Politicians were invented to make paper shuffling as complicated and drawn out as possible – and we pay them to do it.
A case in point is the administrative lunacy behind the reparation of a defective section of the A-7 between Carchuna and Castell de Ferro: the Regional Government under the socialists, and the Central Government, under the conservatives, are basically passing the buck, blaming each other for failing to produce the necessary reports and documents.
It is the age-old case of political point scoring to the detriment of the general pubic.
It goes without saying that if nobody within either politically motivated administrative body were to receive a cent in salary until the problem was resolved, the situation would long since have been sorted out.

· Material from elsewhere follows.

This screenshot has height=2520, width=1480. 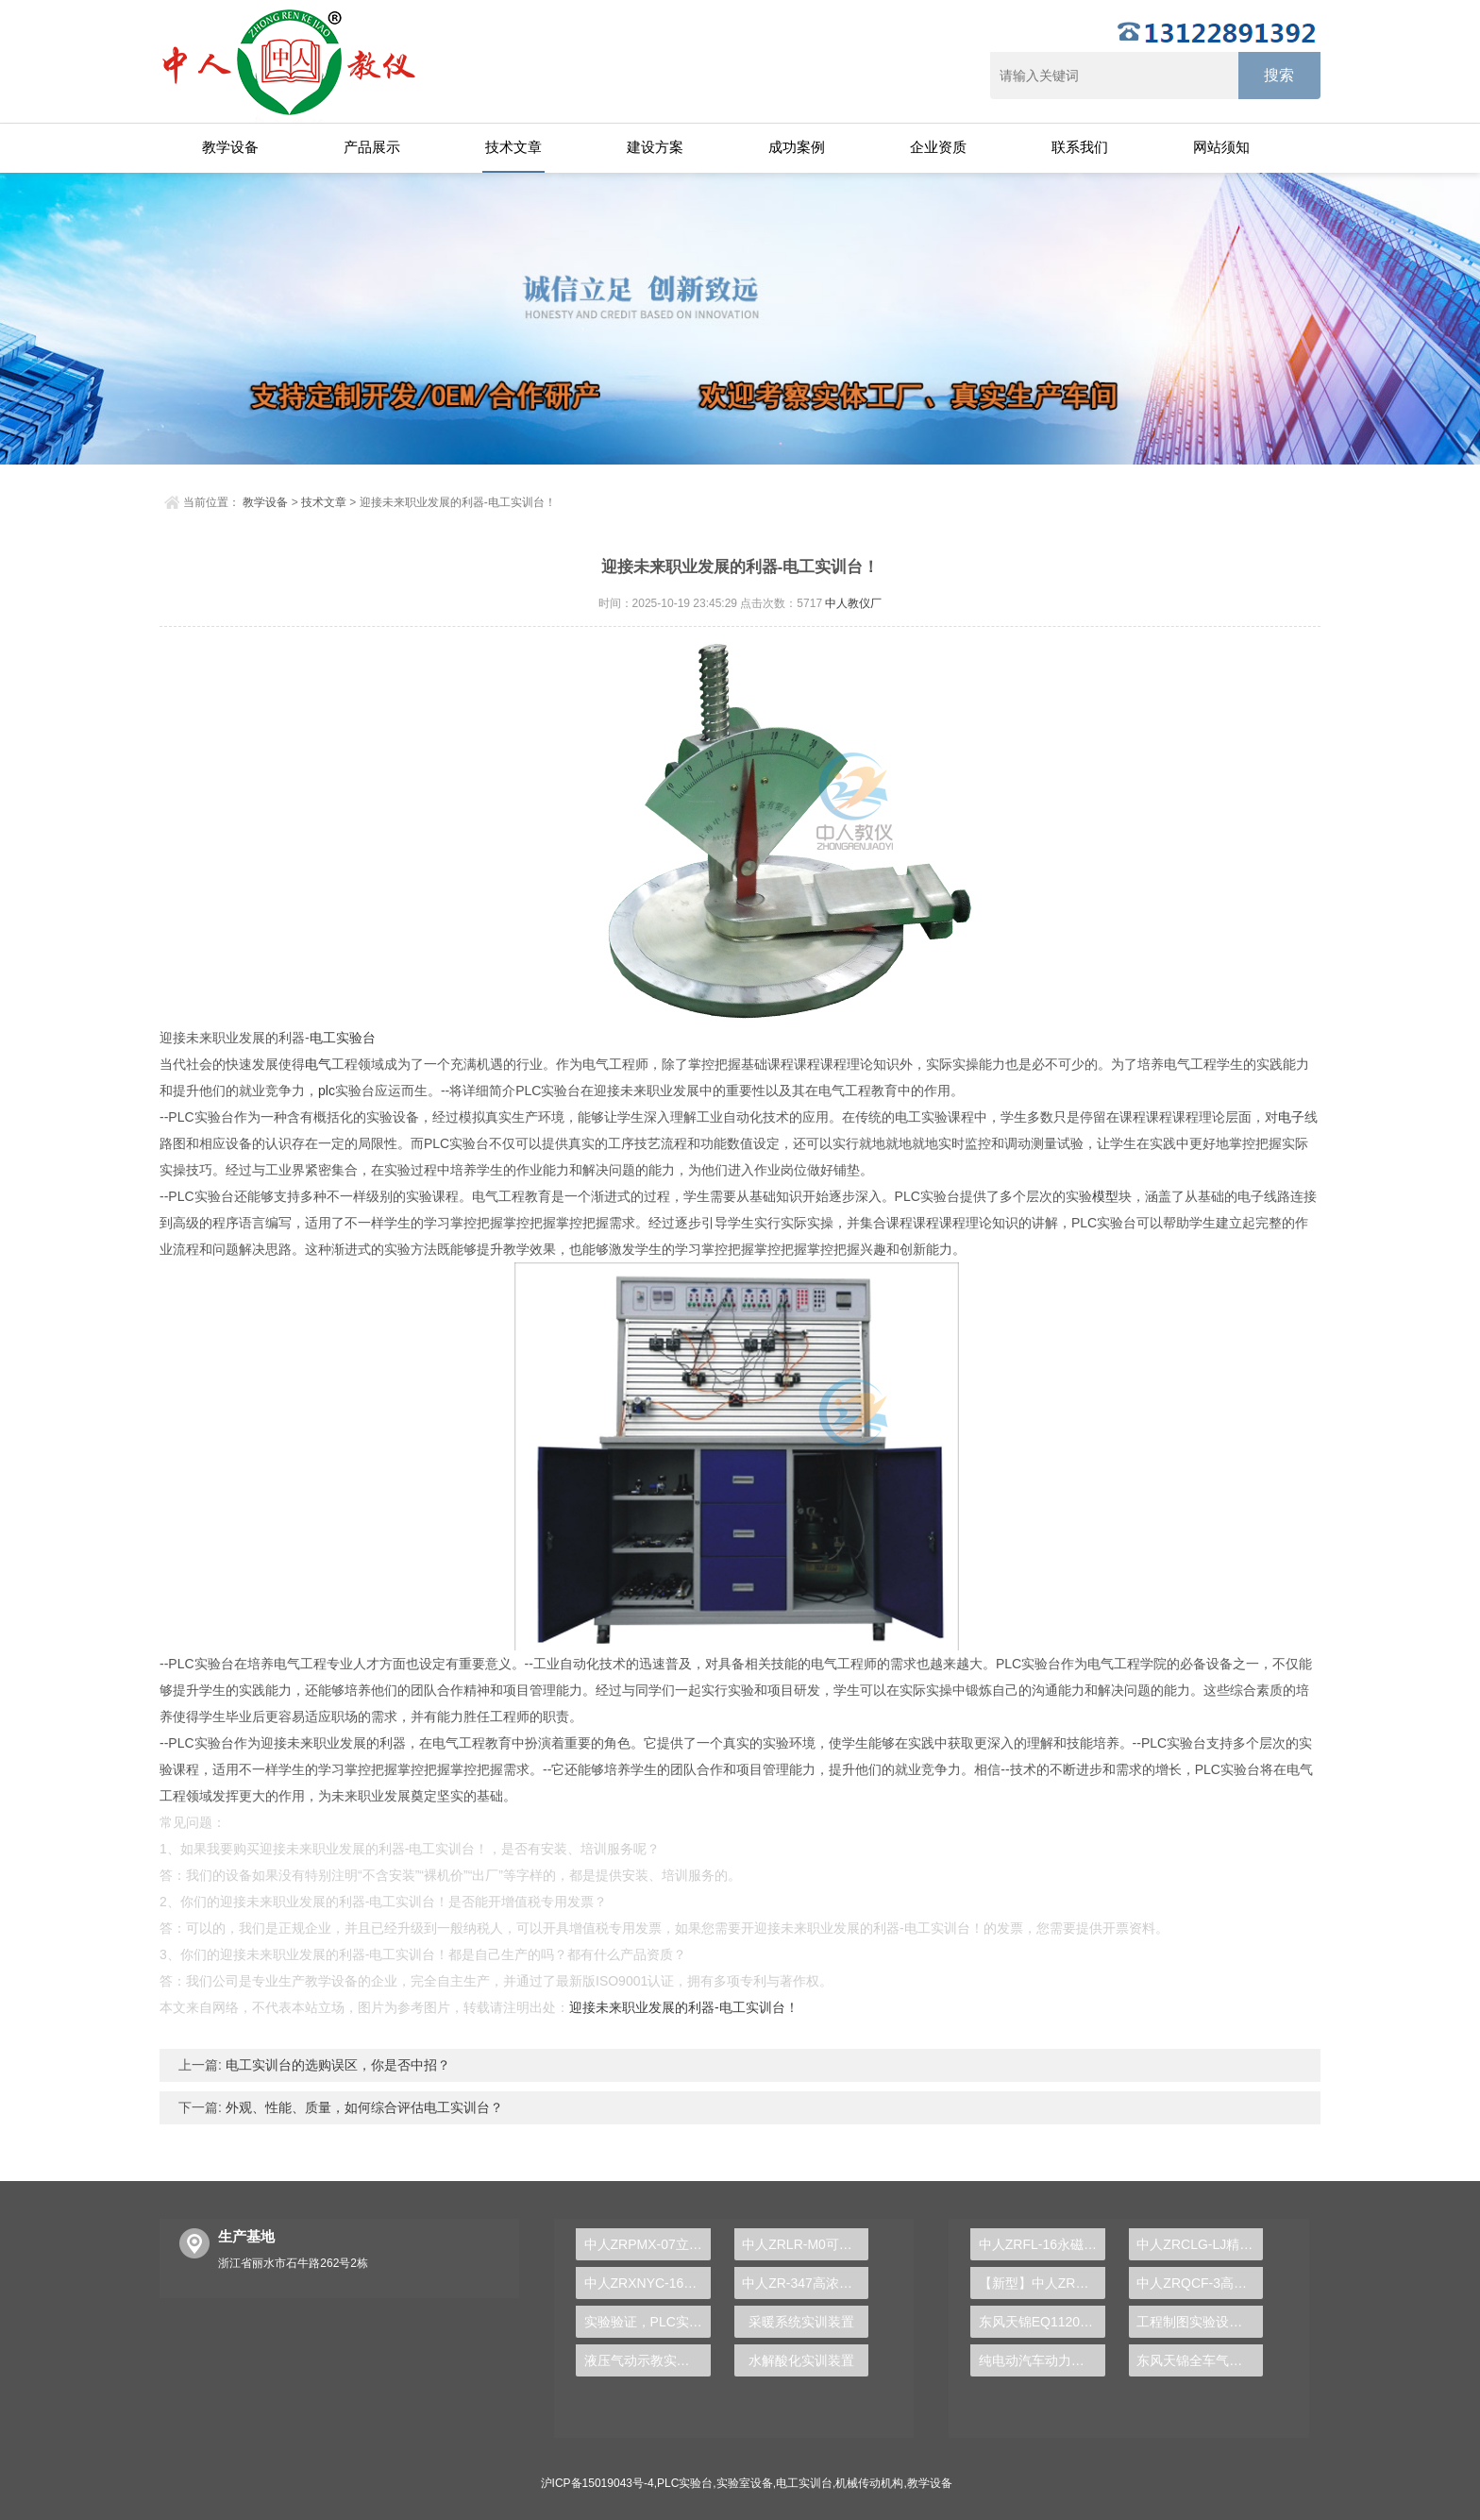 I want to click on 东风天锦全车气路综合制动系统实训台, so click(x=1199, y=2360).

The Ministry of the Environment in Madrid has finally sent a ‘long-awaited’ document to the Junta de Andalucia, informing them of the environmental impact of blasting – the Junta had demanded the report in order to issue the licence for the said blasting.
The provincial delegate for the Central Goverment immediately demanded that the Junta act with “celerity” and issue the licence so that work can commence… even though summer is now upon us.
The Madrid document basically says that the already existing environmental-impact study is still valid, the construction programme hasn’t concluded, thus the repair work does not need a new environmental-impact report.
The repair work, with a budget of 2.4m euros, will stabilise the subsiding hillside. The trouble is that we’re in June and the A-7 is about to bear three months of its heaviest traffic – not exactly a choice moment to close sections down whilst the hillside is undergoing blasting, but that’s bureaucrats for you.